"We live here, we've got used to all the exercises, we've got used to all the planes, but what we never imagined is this, the retired lawyer said on Tuesday, standing in front of the main gate to the facility. Who would have thought of a drone flying through our skies, exploding on the other side of that fence and forcing all of us to leave?"
"In a moment, he said, the dangers of living next to a British base, when conflict was raging not so very far away, had suddenly become very real. In the early hours of Monday, sirens had begun to sound after the unmanned one-way attack drone crashed into RAF Akrotiri's runway."
"There are over 1,000 of us in our community, but today not more than 30 have remained, said Konstantinos. They've all gone, either to hotels, the nearby monastery or relatives in Limassol. People don't feel safe when there's so much uncertainty."

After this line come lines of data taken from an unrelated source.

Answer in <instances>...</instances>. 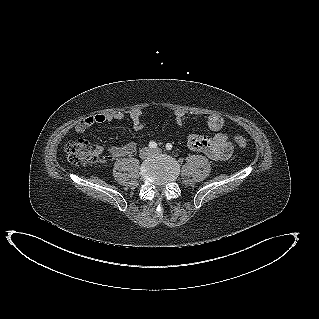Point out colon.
I'll use <instances>...</instances> for the list:
<instances>
[{"instance_id": "5ec220e1", "label": "colon", "mask_w": 319, "mask_h": 319, "mask_svg": "<svg viewBox=\"0 0 319 319\" xmlns=\"http://www.w3.org/2000/svg\"><path fill=\"white\" fill-rule=\"evenodd\" d=\"M234 140L238 147H248V141L244 136L236 134ZM64 152L67 159L76 165H88L97 160L90 143L84 139L68 140L64 145Z\"/></svg>"}]
</instances>
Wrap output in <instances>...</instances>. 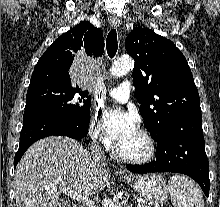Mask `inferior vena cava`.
<instances>
[{"instance_id": "602c4592", "label": "inferior vena cava", "mask_w": 220, "mask_h": 207, "mask_svg": "<svg viewBox=\"0 0 220 207\" xmlns=\"http://www.w3.org/2000/svg\"><path fill=\"white\" fill-rule=\"evenodd\" d=\"M91 150H92L91 155L95 162H105L104 152L101 151V147H99V145H97L96 143L93 144Z\"/></svg>"}]
</instances>
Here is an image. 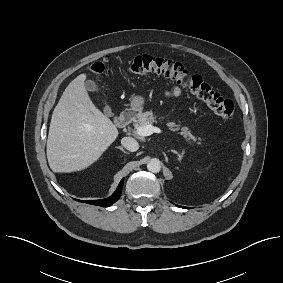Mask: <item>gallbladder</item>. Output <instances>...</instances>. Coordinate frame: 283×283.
Listing matches in <instances>:
<instances>
[{"label": "gallbladder", "mask_w": 283, "mask_h": 283, "mask_svg": "<svg viewBox=\"0 0 283 283\" xmlns=\"http://www.w3.org/2000/svg\"><path fill=\"white\" fill-rule=\"evenodd\" d=\"M85 87L88 91H92V92H98L100 89H99V86L97 85V83L93 80H87L85 82ZM104 112L105 114L111 116V112H110V109L108 107H106L104 109Z\"/></svg>", "instance_id": "1"}]
</instances>
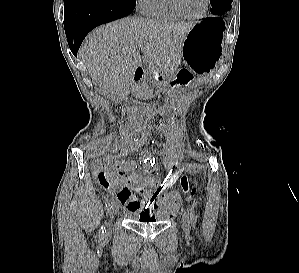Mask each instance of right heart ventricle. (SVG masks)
<instances>
[{"label":"right heart ventricle","instance_id":"right-heart-ventricle-1","mask_svg":"<svg viewBox=\"0 0 299 273\" xmlns=\"http://www.w3.org/2000/svg\"><path fill=\"white\" fill-rule=\"evenodd\" d=\"M142 12L158 20L174 21L183 18L173 7L171 0H147Z\"/></svg>","mask_w":299,"mask_h":273}]
</instances>
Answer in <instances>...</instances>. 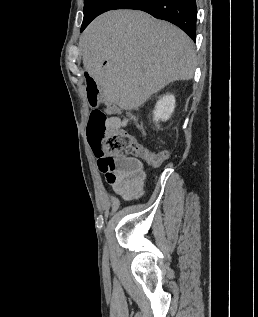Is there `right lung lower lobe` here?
Returning a JSON list of instances; mask_svg holds the SVG:
<instances>
[{
	"instance_id": "obj_1",
	"label": "right lung lower lobe",
	"mask_w": 258,
	"mask_h": 317,
	"mask_svg": "<svg viewBox=\"0 0 258 317\" xmlns=\"http://www.w3.org/2000/svg\"><path fill=\"white\" fill-rule=\"evenodd\" d=\"M112 9L145 11L175 24L196 41V0H89L84 5L81 32L95 17Z\"/></svg>"
}]
</instances>
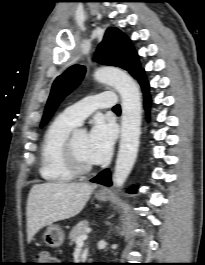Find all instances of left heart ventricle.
I'll use <instances>...</instances> for the list:
<instances>
[{
  "mask_svg": "<svg viewBox=\"0 0 205 265\" xmlns=\"http://www.w3.org/2000/svg\"><path fill=\"white\" fill-rule=\"evenodd\" d=\"M88 135L85 133H77L74 136V145L79 160L86 165L93 164L88 158L86 146Z\"/></svg>",
  "mask_w": 205,
  "mask_h": 265,
  "instance_id": "obj_1",
  "label": "left heart ventricle"
}]
</instances>
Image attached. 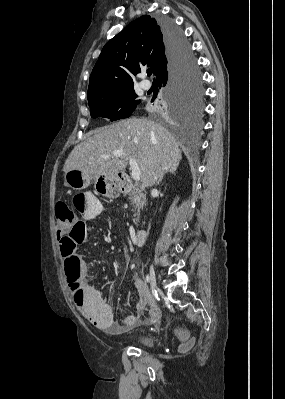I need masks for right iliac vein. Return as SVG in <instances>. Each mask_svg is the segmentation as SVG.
Wrapping results in <instances>:
<instances>
[{"mask_svg":"<svg viewBox=\"0 0 285 399\" xmlns=\"http://www.w3.org/2000/svg\"><path fill=\"white\" fill-rule=\"evenodd\" d=\"M149 278H150L151 288L153 290L157 289L155 271L152 265L150 266Z\"/></svg>","mask_w":285,"mask_h":399,"instance_id":"1","label":"right iliac vein"}]
</instances>
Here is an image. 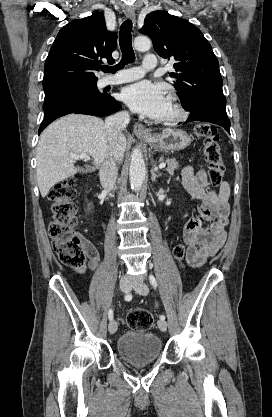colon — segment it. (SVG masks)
<instances>
[{"label": "colon", "instance_id": "colon-1", "mask_svg": "<svg viewBox=\"0 0 272 417\" xmlns=\"http://www.w3.org/2000/svg\"><path fill=\"white\" fill-rule=\"evenodd\" d=\"M195 134L204 139V156L208 166L209 180L213 185H219L223 179L224 165L218 144L217 129L211 124L200 123L195 126ZM75 194L73 178H67L50 189L48 198L51 202V218L48 233L61 262L70 266H81L85 261L87 247L86 243L74 232L76 207L72 200ZM186 251L184 244H178L173 249V256L181 263ZM153 324L154 316L147 309H136L127 315V325L134 330L147 331Z\"/></svg>", "mask_w": 272, "mask_h": 417}]
</instances>
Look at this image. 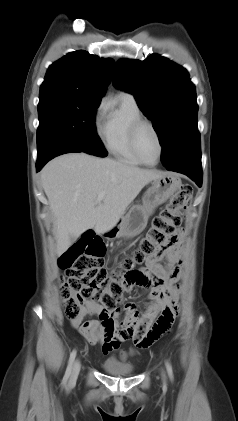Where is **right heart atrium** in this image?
<instances>
[{
	"mask_svg": "<svg viewBox=\"0 0 238 421\" xmlns=\"http://www.w3.org/2000/svg\"><path fill=\"white\" fill-rule=\"evenodd\" d=\"M106 108H107V102L105 99H103L98 104L95 110V114H94V122L98 128L102 126V120H103V116H104Z\"/></svg>",
	"mask_w": 238,
	"mask_h": 421,
	"instance_id": "right-heart-atrium-1",
	"label": "right heart atrium"
}]
</instances>
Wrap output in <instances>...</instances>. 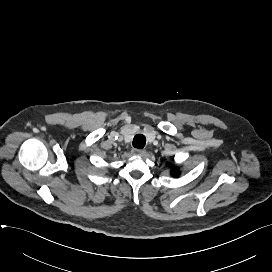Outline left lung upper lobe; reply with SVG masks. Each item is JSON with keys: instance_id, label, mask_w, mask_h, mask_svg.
I'll list each match as a JSON object with an SVG mask.
<instances>
[{"instance_id": "1", "label": "left lung upper lobe", "mask_w": 272, "mask_h": 272, "mask_svg": "<svg viewBox=\"0 0 272 272\" xmlns=\"http://www.w3.org/2000/svg\"><path fill=\"white\" fill-rule=\"evenodd\" d=\"M172 175H173L174 177H178V176H179V171H178V170H174V171L172 172Z\"/></svg>"}]
</instances>
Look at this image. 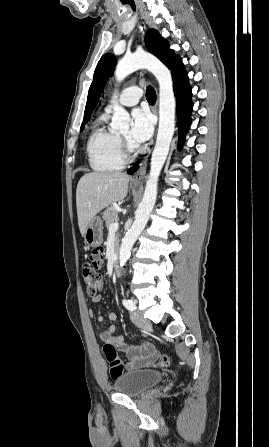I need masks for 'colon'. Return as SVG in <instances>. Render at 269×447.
<instances>
[{"label": "colon", "mask_w": 269, "mask_h": 447, "mask_svg": "<svg viewBox=\"0 0 269 447\" xmlns=\"http://www.w3.org/2000/svg\"><path fill=\"white\" fill-rule=\"evenodd\" d=\"M103 257L104 253L102 250H92L89 254V260L82 266V277L84 283L86 284V293L88 296H95L103 285V277L99 272L102 270ZM130 353L146 355L152 353V350L150 348L140 347L131 350ZM103 354L109 363V376L115 380L121 378L125 373V366L119 359L118 352L115 347L111 344H105L103 346ZM170 363V358L167 355H158L152 358L150 365L152 367H167ZM142 366V364H139L137 369L142 368Z\"/></svg>", "instance_id": "obj_1"}]
</instances>
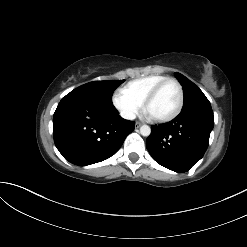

Giorgos Konstantinos and residents of Akrotiri village in Cyprus have lived alongside RAF Akrotiri for generations, accustomed to military exercises and aircraft noise. However, a Shahed-type drone launched from Lebanon by Hezbollah crashed into the base's runway early Monday, triggering sirens and prompting a government-ordered evacuation. The village, home to over 1,000 people, became nearly deserted as residents fled to hotels, monasteries, and nearby cities. Konstantinos expressed shock that despite advanced air defence systems at the base, the drone was not detected earlier. This incident transformed abstract military proximity into immediate, tangible danger for residents who had previously accepted the base's presence as routine.